Page images and extracted text:
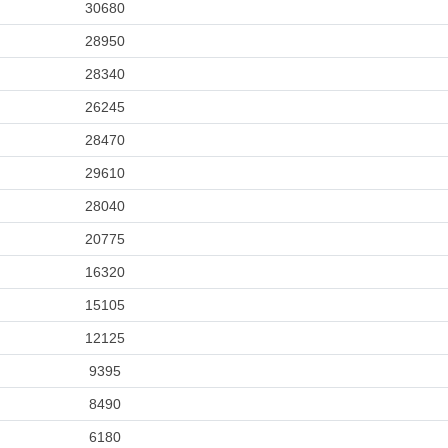
30680
28950
28340
26245
28470
29610
28040
20775
16320
15105
12125
9395
8490
6180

● **What is expected**: Give back the data exactly, with no images.

● **Answer**:
30680
28950
28340
26245
28470
29610
28040
20775
16320
15105
12125
9395
8490
6180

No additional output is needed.